##### The data #####
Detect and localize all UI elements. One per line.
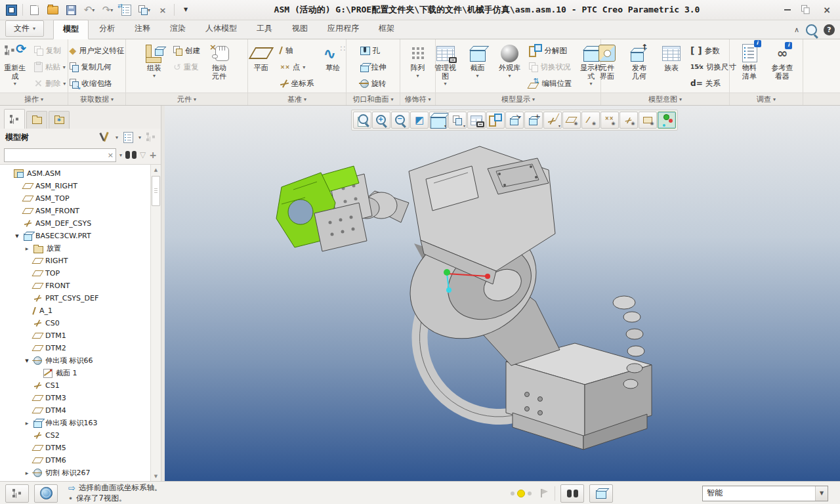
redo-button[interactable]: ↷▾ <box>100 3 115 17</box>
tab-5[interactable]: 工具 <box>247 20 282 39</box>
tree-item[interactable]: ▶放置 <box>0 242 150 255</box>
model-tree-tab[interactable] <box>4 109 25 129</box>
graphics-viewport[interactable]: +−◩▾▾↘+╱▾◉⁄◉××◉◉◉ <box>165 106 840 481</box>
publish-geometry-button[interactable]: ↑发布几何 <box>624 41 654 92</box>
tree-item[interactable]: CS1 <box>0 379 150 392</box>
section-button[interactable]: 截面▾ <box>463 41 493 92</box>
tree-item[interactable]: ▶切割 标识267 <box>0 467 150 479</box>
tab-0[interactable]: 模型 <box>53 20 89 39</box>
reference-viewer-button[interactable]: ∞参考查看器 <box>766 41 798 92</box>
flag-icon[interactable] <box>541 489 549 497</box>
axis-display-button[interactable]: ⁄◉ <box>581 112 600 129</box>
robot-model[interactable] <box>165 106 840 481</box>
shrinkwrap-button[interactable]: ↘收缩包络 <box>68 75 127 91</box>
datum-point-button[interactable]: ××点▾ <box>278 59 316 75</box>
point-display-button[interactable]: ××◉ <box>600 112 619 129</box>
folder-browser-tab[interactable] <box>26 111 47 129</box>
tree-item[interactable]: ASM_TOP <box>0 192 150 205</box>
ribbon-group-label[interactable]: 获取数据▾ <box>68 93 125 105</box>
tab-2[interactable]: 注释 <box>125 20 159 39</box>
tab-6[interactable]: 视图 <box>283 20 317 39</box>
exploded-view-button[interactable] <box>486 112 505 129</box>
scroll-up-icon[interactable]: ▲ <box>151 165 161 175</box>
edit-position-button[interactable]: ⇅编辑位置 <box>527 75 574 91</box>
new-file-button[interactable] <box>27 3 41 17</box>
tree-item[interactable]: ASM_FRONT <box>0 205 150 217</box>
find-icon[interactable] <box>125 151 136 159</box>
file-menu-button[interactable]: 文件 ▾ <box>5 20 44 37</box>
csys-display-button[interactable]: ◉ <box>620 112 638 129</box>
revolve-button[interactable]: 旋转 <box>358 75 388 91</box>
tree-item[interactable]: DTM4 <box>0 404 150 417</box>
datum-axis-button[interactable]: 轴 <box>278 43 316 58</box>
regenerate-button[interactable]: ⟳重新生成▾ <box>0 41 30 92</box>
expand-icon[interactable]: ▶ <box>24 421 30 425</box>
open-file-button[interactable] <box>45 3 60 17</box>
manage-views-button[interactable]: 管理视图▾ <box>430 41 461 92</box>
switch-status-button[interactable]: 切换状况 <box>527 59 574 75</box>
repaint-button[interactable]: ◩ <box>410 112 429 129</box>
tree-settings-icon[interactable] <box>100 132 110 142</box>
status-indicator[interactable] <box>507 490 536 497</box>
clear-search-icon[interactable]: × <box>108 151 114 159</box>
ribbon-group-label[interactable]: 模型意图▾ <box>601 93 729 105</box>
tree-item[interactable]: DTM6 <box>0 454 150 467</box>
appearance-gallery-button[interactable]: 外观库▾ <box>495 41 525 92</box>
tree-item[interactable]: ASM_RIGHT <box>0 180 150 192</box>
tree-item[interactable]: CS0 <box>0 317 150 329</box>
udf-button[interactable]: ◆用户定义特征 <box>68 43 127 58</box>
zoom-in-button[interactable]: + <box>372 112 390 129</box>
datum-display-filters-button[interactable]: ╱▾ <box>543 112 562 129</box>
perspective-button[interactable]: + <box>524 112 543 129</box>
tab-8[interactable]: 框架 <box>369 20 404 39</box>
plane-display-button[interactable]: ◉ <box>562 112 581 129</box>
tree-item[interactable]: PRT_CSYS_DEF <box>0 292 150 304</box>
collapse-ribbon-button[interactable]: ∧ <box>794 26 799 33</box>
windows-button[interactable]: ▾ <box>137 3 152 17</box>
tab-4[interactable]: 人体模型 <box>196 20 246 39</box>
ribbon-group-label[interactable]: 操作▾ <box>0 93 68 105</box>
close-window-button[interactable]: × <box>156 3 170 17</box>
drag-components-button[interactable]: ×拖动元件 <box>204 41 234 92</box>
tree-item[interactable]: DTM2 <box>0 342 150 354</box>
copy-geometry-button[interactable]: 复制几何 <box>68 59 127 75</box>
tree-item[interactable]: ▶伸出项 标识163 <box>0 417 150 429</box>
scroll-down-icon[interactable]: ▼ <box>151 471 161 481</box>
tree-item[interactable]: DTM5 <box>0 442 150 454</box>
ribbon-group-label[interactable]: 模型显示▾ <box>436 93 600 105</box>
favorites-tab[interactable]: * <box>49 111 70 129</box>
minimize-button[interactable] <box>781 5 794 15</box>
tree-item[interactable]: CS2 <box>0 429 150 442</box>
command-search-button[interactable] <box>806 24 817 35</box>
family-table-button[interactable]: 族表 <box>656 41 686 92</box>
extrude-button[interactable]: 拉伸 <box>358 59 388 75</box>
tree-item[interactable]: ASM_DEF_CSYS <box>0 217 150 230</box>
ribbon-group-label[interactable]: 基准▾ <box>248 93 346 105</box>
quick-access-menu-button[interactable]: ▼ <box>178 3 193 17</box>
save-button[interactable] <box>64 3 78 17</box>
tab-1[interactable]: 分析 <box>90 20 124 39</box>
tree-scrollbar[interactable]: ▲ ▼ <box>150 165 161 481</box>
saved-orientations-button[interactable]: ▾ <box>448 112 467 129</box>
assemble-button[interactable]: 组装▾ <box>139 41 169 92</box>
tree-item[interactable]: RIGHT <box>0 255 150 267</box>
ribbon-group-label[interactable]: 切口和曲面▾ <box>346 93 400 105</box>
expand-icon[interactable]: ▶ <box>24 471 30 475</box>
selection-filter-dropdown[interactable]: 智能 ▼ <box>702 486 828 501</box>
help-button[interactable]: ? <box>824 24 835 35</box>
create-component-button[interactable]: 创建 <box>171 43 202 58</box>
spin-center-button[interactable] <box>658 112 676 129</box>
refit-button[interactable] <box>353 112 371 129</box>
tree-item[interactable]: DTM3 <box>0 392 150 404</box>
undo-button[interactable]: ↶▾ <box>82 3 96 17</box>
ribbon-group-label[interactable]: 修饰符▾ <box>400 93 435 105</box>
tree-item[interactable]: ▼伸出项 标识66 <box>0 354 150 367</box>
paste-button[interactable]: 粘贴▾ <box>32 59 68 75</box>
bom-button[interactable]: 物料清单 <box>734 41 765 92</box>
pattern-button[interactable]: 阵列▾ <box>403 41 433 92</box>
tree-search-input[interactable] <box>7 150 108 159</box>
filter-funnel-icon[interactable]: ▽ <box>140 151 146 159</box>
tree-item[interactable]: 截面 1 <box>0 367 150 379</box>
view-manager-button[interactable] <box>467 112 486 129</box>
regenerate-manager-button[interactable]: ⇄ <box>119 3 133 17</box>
#####
• **What you should do**
Produce a word-for-word version of the material, with no pictures included.

• **Answer box**
Detect and localize all UI elements. One per line.
redo-button[interactable]: ↷▾ <box>100 3 115 17</box>
tab-5[interactable]: 工具 <box>247 20 282 39</box>
tree-item[interactable]: ▶放置 <box>0 242 150 255</box>
model-tree-tab[interactable] <box>4 109 25 129</box>
graphics-viewport[interactable]: +−◩▾▾↘+╱▾◉⁄◉××◉◉◉ <box>165 106 840 481</box>
publish-geometry-button[interactable]: ↑发布几何 <box>624 41 654 92</box>
tree-item[interactable]: CS1 <box>0 379 150 392</box>
section-button[interactable]: 截面▾ <box>463 41 493 92</box>
tree-item[interactable]: ▶切割 标识267 <box>0 467 150 479</box>
tab-0[interactable]: 模型 <box>53 20 89 39</box>
reference-viewer-button[interactable]: ∞参考查看器 <box>766 41 798 92</box>
flag-icon[interactable] <box>541 489 549 497</box>
axis-display-button[interactable]: ⁄◉ <box>581 112 600 129</box>
robot-model[interactable] <box>165 106 840 481</box>
shrinkwrap-button[interactable]: ↘收缩包络 <box>68 75 127 91</box>
datum-point-button[interactable]: ××点▾ <box>278 59 316 75</box>
point-display-button[interactable]: ××◉ <box>600 112 619 129</box>
folder-browser-tab[interactable] <box>26 111 47 129</box>
tree-item[interactable]: ASM_TOP <box>0 192 150 205</box>
ribbon-group-label[interactable]: 获取数据▾ <box>68 93 125 105</box>
tab-2[interactable]: 注释 <box>125 20 159 39</box>
tab-6[interactable]: 视图 <box>283 20 317 39</box>
exploded-view-button[interactable] <box>486 112 505 129</box>
scroll-up-icon[interactable]: ▲ <box>151 165 161 175</box>
edit-position-button[interactable]: ⇅编辑位置 <box>527 75 574 91</box>
new-file-button[interactable] <box>27 3 41 17</box>
tree-item[interactable]: ASM_FRONT <box>0 205 150 217</box>
find-icon[interactable] <box>125 151 136 159</box>
file-menu-button[interactable]: 文件 ▾ <box>5 20 44 37</box>
csys-display-button[interactable]: ◉ <box>620 112 638 129</box>
revolve-button[interactable]: 旋转 <box>358 75 388 91</box>
tree-item[interactable]: DTM4 <box>0 404 150 417</box>
datum-axis-button[interactable]: 轴 <box>278 43 316 58</box>
regenerate-button[interactable]: ⟳重新生成▾ <box>0 41 30 92</box>
expand-icon[interactable]: ▶ <box>24 421 30 425</box>
open-file-button[interactable] <box>45 3 60 17</box>
manage-views-button[interactable]: 管理视图▾ <box>430 41 461 92</box>
switch-status-button[interactable]: 切换状况 <box>527 59 574 75</box>
repaint-button[interactable]: ◩ <box>410 112 429 129</box>
tree-settings-icon[interactable] <box>100 132 110 142</box>
status-indicator[interactable] <box>507 490 536 497</box>
clear-search-icon[interactable]: × <box>108 151 114 159</box>
ribbon-group-label[interactable]: 模型意图▾ <box>601 93 729 105</box>
tree-item[interactable]: DTM6 <box>0 454 150 467</box>
appearance-gallery-button[interactable]: 外观库▾ <box>495 41 525 92</box>
tree-item[interactable]: ASM_RIGHT <box>0 180 150 192</box>
tree-item[interactable]: CS0 <box>0 317 150 329</box>
udf-button[interactable]: ◆用户定义特征 <box>68 43 127 58</box>
zoom-in-button[interactable]: + <box>372 112 390 129</box>
datum-display-filters-button[interactable]: ╱▾ <box>543 112 562 129</box>
perspective-button[interactable]: + <box>524 112 543 129</box>
tab-8[interactable]: 框架 <box>369 20 404 39</box>
plane-display-button[interactable]: ◉ <box>562 112 581 129</box>
tree-item[interactable]: PRT_CSYS_DEF <box>0 292 150 304</box>
collapse-ribbon-button[interactable]: ∧ <box>794 26 799 33</box>
windows-button[interactable]: ▾ <box>137 3 152 17</box>
tab-4[interactable]: 人体模型 <box>196 20 246 39</box>
ribbon-group-label[interactable]: 操作▾ <box>0 93 68 105</box>
close-window-button[interactable]: × <box>156 3 170 17</box>
drag-components-button[interactable]: ×拖动元件 <box>204 41 234 92</box>
tree-item[interactable]: DTM2 <box>0 342 150 354</box>
copy-geometry-button[interactable]: 复制几何 <box>68 59 127 75</box>
tree-item[interactable]: ▶伸出项 标识163 <box>0 417 150 429</box>
scroll-down-icon[interactable]: ▼ <box>151 471 161 481</box>
tree-item[interactable]: DTM5 <box>0 442 150 454</box>
ribbon-group-label[interactable]: 模型显示▾ <box>436 93 600 105</box>
favorites-tab[interactable]: * <box>49 111 70 129</box>
minimize-button[interactable] <box>781 5 794 15</box>
tree-item[interactable]: CS2 <box>0 429 150 442</box>
command-search-button[interactable] <box>806 24 817 35</box>
family-table-button[interactable]: 族表 <box>656 41 686 92</box>
extrude-button[interactable]: 拉伸 <box>358 59 388 75</box>
tree-item[interactable]: ASM_DEF_CSYS <box>0 217 150 230</box>
ribbon-group-label[interactable]: 基准▾ <box>248 93 346 105</box>
quick-access-menu-button[interactable]: ▼ <box>178 3 193 17</box>
save-button[interactable] <box>64 3 78 17</box>
tab-1[interactable]: 分析 <box>90 20 124 39</box>
tree-scrollbar[interactable]: ▲ ▼ <box>150 165 161 481</box>
saved-orientations-button[interactable]: ▾ <box>448 112 467 129</box>
assemble-button[interactable]: 组装▾ <box>139 41 169 92</box>
tree-item[interactable]: RIGHT <box>0 255 150 267</box>
ribbon-group-label[interactable]: 切口和曲面▾ <box>346 93 400 105</box>
expand-icon[interactable]: ▶ <box>24 471 30 475</box>
selection-filter-dropdown[interactable]: 智能 ▼ <box>702 486 828 501</box>
help-button[interactable]: ? <box>824 24 835 35</box>
create-component-button[interactable]: 创建 <box>171 43 202 58</box>
spin-center-button[interactable] <box>658 112 676 129</box>
refit-button[interactable] <box>353 112 371 129</box>
tree-item[interactable]: DTM3 <box>0 392 150 404</box>
undo-button[interactable]: ↶▾ <box>82 3 96 17</box>
ribbon-group-label[interactable]: 修饰符▾ <box>400 93 435 105</box>
tree-item[interactable]: ▼伸出项 标识66 <box>0 354 150 367</box>
paste-button[interactable]: 粘贴▾ <box>32 59 68 75</box>
bom-button[interactable]: 物料清单 <box>734 41 765 92</box>
pattern-button[interactable]: 阵列▾ <box>403 41 433 92</box>
tree-search-input[interactable] <box>7 150 108 159</box>
filter-funnel-icon[interactable]: ▽ <box>140 151 146 159</box>
tree-item[interactable]: 截面 1 <box>0 367 150 379</box>
view-manager-button[interactable] <box>467 112 486 129</box>
regenerate-manager-button[interactable]: ⇄ <box>119 3 133 17</box>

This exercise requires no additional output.